The value of deals in the residential sector also decreased during the first week of 2023 by as much as 47.5 percent, despite registering a growth of 19 percent during the previous week.
This fall in real estate activity is mainly attributed to weak liquidity flows to its main sectors, as a result of the high interest rates and the subjection of evaluations of various real estate assets by both investors and consumers.
The number of real estate transactions registered a record weekly decline of 38.3 percent in the first week of January, compared to a rise of 2.8 percent during the previous week, standing at 2,100 transactions by the end of the week.
Similarly, the number of properties sold fell by a record 40.1 percent in the first week of the year, compared to an increase of 4.6 percent during the previous week. The weekly sales volume of the market stabilized at below 2,200 sold properties.
Meanwhile, the total area of real estate transactions executed during the first week of 2023 week recorded a drop for the second week in a row by 34.1 percent, compared to a decrease of 16.8 percent during the last week of 2022.

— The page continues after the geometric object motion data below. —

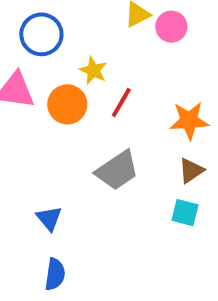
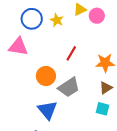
yellow star: (93, 70) -> (57, 20), moved
orange circle: (67, 104) -> (46, 76), moved
blue triangle: (49, 218) -> (47, 110), moved, size x1.5

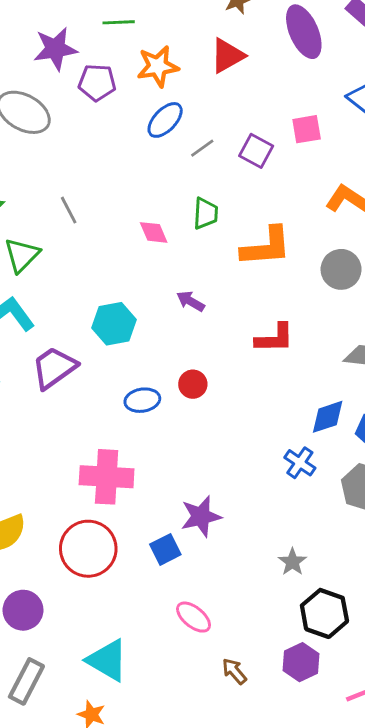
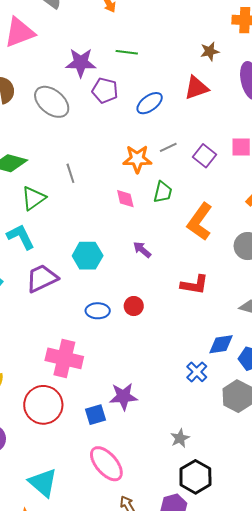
orange star: (158, 66) -> (137, 159), moved
blue ellipse: (165, 120) -> (150, 103), moved
orange L-shape: (266, 247) -> (200, 222), turned 120
pink ellipse: (194, 617) -> (106, 464), size x1.5

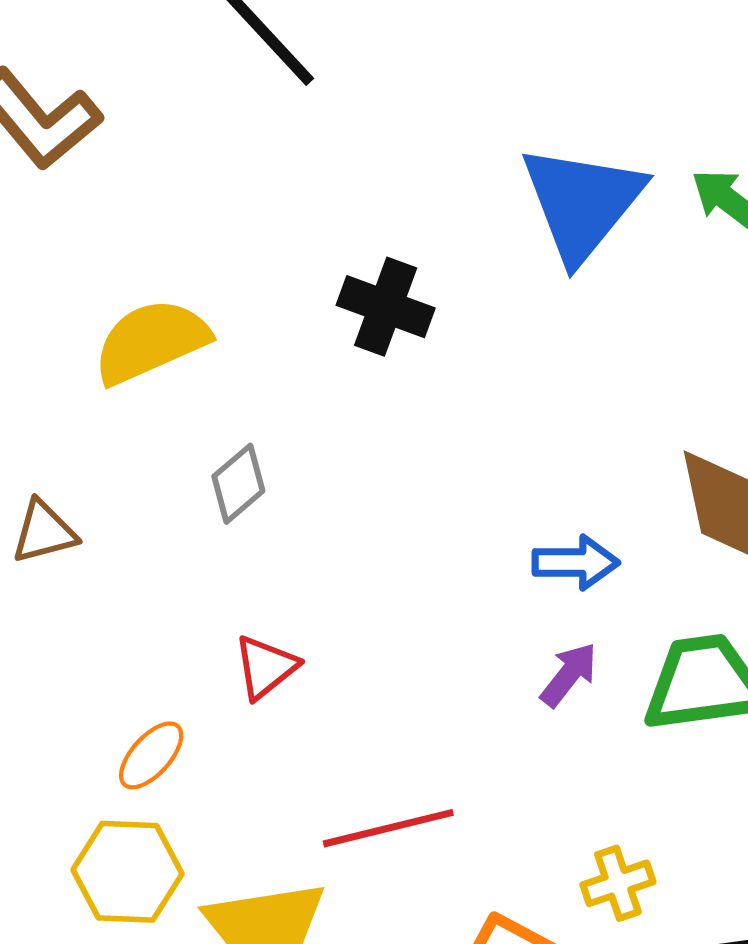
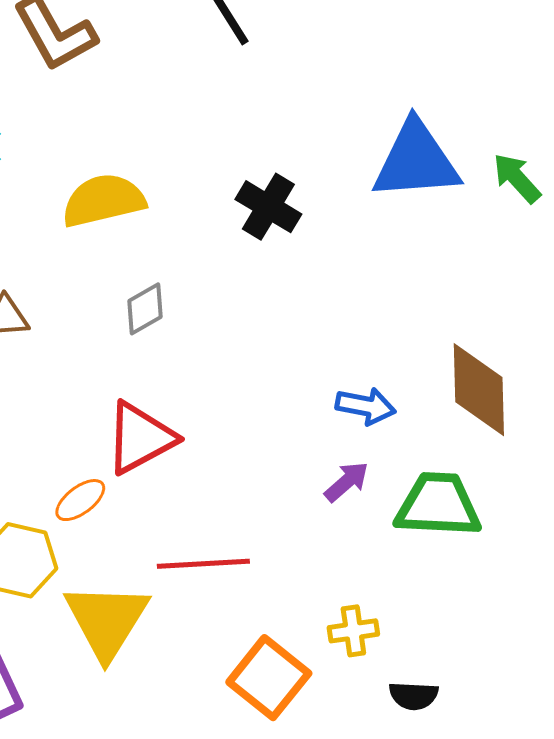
blue triangle: (582, 203) -> (416, 161), turned 36
red triangle: (266, 667) -> (140, 438), size x1.6
orange ellipse: (151, 755) -> (80, 500), moved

Despite drops in most parameters, Saudi Arabia’s ongoing initiatives implemented by the government, including access to finance and regulations standardizations, are transforming the housing market and improving access for Saudi families, according to a report from PwC Middle East.
Saudi Arabia’s housing demand stood at 99,600 units in 2021, and is expected to increase by more than 50 percent to reach 153,000 houses by 2030.
The Kingdom’s retail sector witnessed an increase in retail space and a strong recovery in domestic demand following the relaxation of COVID
-19 restrictions in the first half of 2022, according to the CEO of global real estate services firm Jones Lang LaSalle, Thierry Delvaux.
The underlying demand for residential properties in Riyadh remains strong, and it is expected to continue to strengthen in the longer term as the government fuels its ambitious target to make the city one of the 10th largest in the world by 2030, Delvaux said back in October in an exclusive interview with Arab News.